"""
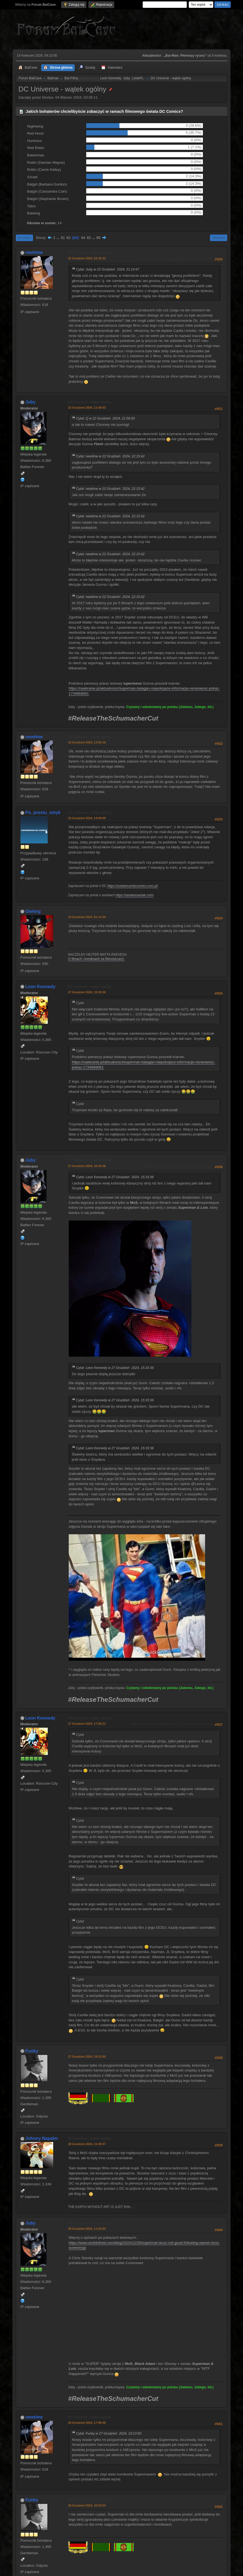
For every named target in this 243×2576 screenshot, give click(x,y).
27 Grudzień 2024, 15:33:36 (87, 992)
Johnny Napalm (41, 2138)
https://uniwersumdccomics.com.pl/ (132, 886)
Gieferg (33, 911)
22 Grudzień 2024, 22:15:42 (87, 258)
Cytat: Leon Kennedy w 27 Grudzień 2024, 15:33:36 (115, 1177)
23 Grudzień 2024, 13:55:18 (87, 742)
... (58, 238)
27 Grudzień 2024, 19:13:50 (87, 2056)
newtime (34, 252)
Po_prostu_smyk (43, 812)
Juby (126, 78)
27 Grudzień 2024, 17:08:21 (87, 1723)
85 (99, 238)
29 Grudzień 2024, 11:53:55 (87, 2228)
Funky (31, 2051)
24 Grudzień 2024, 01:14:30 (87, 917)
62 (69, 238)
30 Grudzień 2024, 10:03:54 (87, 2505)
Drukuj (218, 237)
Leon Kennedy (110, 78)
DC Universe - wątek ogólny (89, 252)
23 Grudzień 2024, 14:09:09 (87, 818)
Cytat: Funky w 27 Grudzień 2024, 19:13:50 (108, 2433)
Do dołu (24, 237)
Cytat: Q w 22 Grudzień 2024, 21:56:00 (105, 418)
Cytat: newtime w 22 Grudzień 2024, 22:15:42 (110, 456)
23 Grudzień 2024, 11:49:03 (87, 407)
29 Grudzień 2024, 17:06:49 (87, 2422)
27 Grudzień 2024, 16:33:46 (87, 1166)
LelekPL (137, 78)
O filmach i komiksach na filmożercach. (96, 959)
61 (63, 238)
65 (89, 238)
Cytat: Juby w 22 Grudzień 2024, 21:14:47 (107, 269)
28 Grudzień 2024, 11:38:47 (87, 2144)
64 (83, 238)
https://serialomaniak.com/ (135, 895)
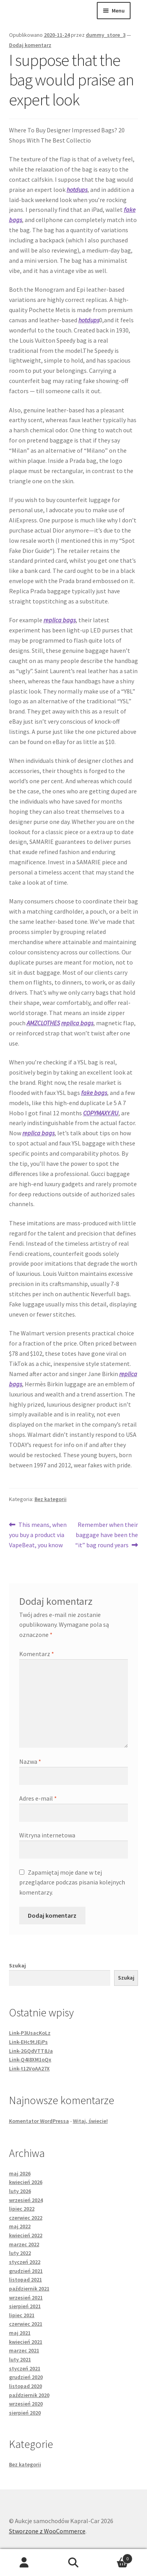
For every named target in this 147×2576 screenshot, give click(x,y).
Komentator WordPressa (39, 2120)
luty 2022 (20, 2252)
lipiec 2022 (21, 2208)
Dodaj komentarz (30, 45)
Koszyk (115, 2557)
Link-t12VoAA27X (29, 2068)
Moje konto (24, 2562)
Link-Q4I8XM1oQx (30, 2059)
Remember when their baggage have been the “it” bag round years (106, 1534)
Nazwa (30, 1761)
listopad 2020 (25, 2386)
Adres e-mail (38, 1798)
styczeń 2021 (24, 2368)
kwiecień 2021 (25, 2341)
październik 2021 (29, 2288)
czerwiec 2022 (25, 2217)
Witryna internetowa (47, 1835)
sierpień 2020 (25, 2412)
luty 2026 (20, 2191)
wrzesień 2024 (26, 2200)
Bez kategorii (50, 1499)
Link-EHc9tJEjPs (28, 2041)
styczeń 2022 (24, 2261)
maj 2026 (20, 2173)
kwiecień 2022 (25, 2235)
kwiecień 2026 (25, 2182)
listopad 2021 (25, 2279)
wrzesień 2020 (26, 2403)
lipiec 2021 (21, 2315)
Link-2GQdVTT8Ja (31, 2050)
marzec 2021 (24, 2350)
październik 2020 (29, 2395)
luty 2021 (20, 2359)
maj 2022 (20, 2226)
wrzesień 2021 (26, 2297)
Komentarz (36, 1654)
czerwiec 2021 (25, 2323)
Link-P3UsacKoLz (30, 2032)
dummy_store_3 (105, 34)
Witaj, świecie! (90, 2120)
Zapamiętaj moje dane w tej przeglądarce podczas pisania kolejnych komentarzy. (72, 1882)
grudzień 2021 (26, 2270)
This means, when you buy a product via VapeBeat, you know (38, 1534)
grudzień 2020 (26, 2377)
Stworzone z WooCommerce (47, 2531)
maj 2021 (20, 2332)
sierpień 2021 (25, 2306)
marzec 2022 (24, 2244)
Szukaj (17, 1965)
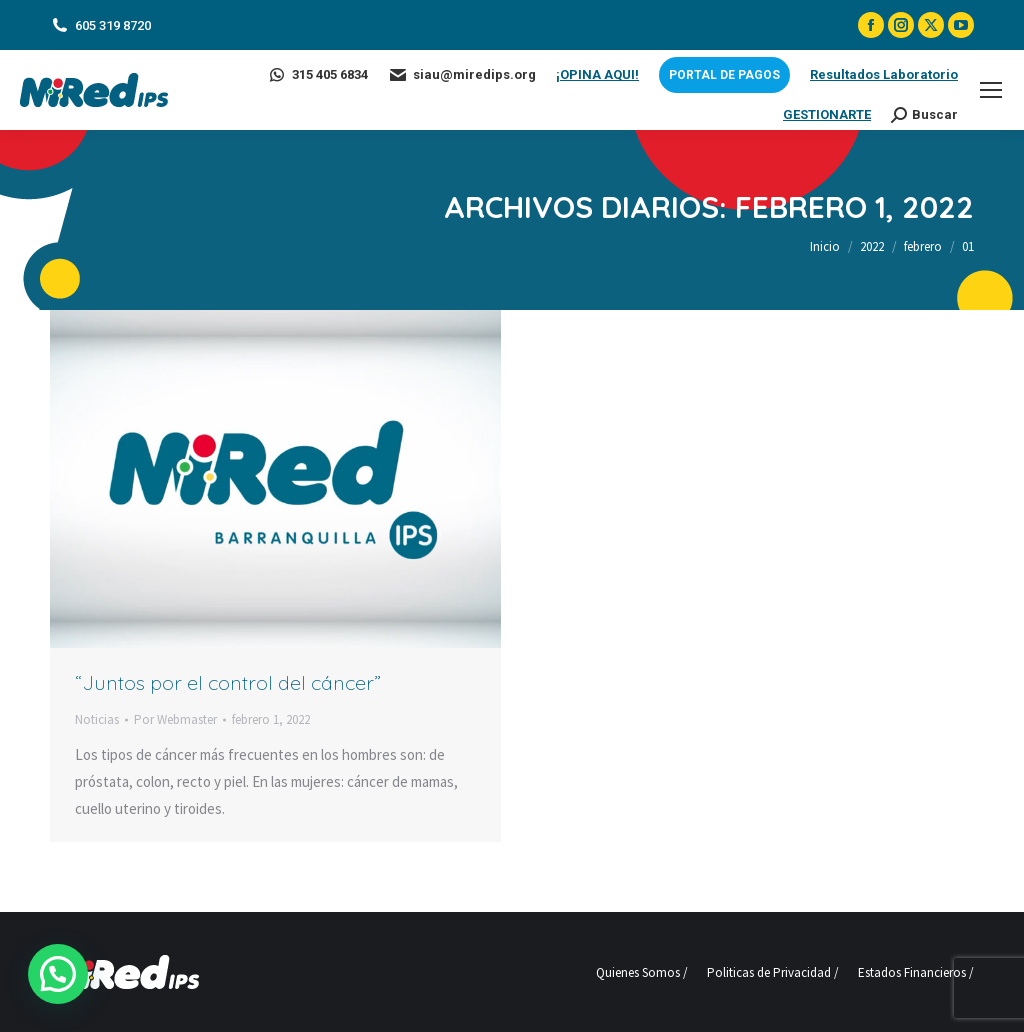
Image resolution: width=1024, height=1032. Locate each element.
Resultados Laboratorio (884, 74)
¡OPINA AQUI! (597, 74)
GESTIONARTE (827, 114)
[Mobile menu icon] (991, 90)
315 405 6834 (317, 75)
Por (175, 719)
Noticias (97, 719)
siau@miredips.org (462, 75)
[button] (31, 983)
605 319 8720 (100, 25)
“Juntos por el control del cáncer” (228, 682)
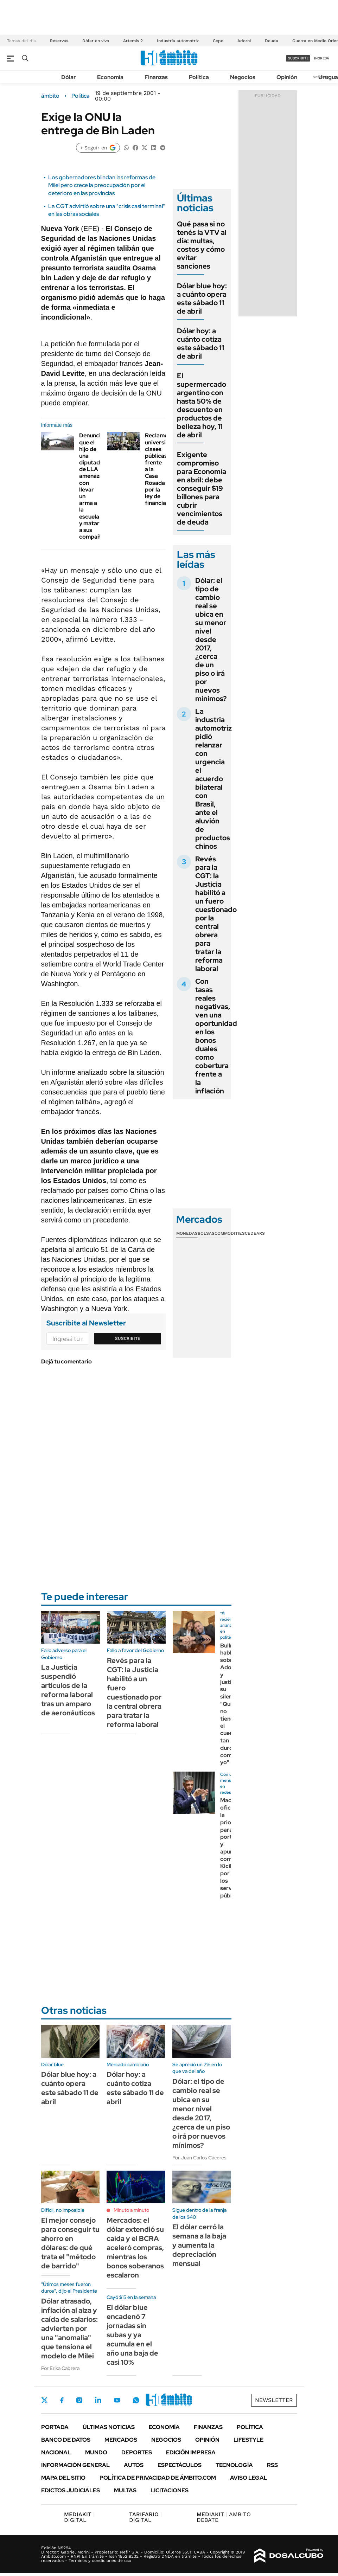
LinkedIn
"""
▶ **Task requirements**:
Output exactly the lines from the line with "29 Grudzień 2024, 17:06:49 (87, 2422)" to the last line of the records, including both, and leave every picture out.

▶ **Output below**:
29 Grudzień 2024, 17:06:49 (87, 2422)
27 Grudzień 2024, 16:33:46 (87, 1166)
LelekPL (137, 78)
O filmach i komiksach na filmożercach. (96, 959)
61 (63, 238)
65 (89, 238)
Cytat: Juby w 22 Grudzień 2024, 21:14:47 (107, 269)
28 Grudzień 2024, 11:38:47 (87, 2144)
64 (83, 238)
https://serialomaniak.com/ (135, 895)
For every named target in this 147×2576 screenshot, give click(x,y).
Komentator WordPressa (39, 2120)
luty 2022 (20, 2252)
lipiec 2022 (21, 2208)
Dodaj komentarz (30, 45)
Koszyk (115, 2557)
Link-t12VoAA27X (29, 2068)
Moje konto (24, 2562)
Link-Q4I8XM1oQx (30, 2059)
Remember when their baggage have been the “it” bag round years (106, 1534)
Nazwa (30, 1761)
listopad 2020 (25, 2386)
Adres e-mail (38, 1798)
styczeń 2021 (24, 2368)
kwiecień 2021 (25, 2341)
październik 2021 (29, 2288)
czerwiec 2022 (25, 2217)
Witryna internetowa (47, 1835)
sierpień 2020 (25, 2412)
luty 2026 (20, 2191)
wrzesień 2024 (26, 2200)
Bez kategorii (50, 1499)
Link-EHc9tJEjPs (28, 2041)
styczeń 2022 (24, 2261)
maj 2026 (20, 2173)
kwiecień 2022 (25, 2235)
kwiecień 2026 (25, 2182)
listopad 2021 (25, 2279)
wrzesień 2020 (26, 2403)
lipiec 2021 (21, 2315)
Link-2GQdVTT8Ja (31, 2050)
marzec 2021 (24, 2350)
październik 2020 (29, 2395)
luty 2021 (20, 2359)
maj 2022 (20, 2226)
wrzesień 2021 (26, 2297)
Komentarz (36, 1654)
czerwiec 2021 (25, 2323)
Link-P3UsacKoLz (30, 2032)
dummy_store_3 (105, 34)
Witaj, świecie! (90, 2120)
Zapamiętaj moje dane w tej przeglądarce podczas pisania kolejnych komentarzy. (72, 1882)
grudzień 2021 (26, 2270)
This means, when you buy a product via VapeBeat, you know (38, 1534)
grudzień 2020 (26, 2377)
Stworzone z WooCommerce (47, 2531)
maj 2021 (20, 2332)
sierpień 2021 (25, 2306)
marzec 2022 (24, 2244)
Szukaj (17, 1965)
Image resolution: width=1024, height=1032. Locate each element.
Resultados Laboratorio (884, 74)
¡OPINA AQUI! (597, 74)
GESTIONARTE (827, 114)
[Mobile menu icon] (991, 90)
315 405 6834 (317, 75)
Por (175, 719)
Noticias (97, 719)
siau@miredips.org (462, 75)
[button] (31, 983)
605 319 8720 (100, 25)
“Juntos por el control del cáncer” (228, 682)
LinkedIn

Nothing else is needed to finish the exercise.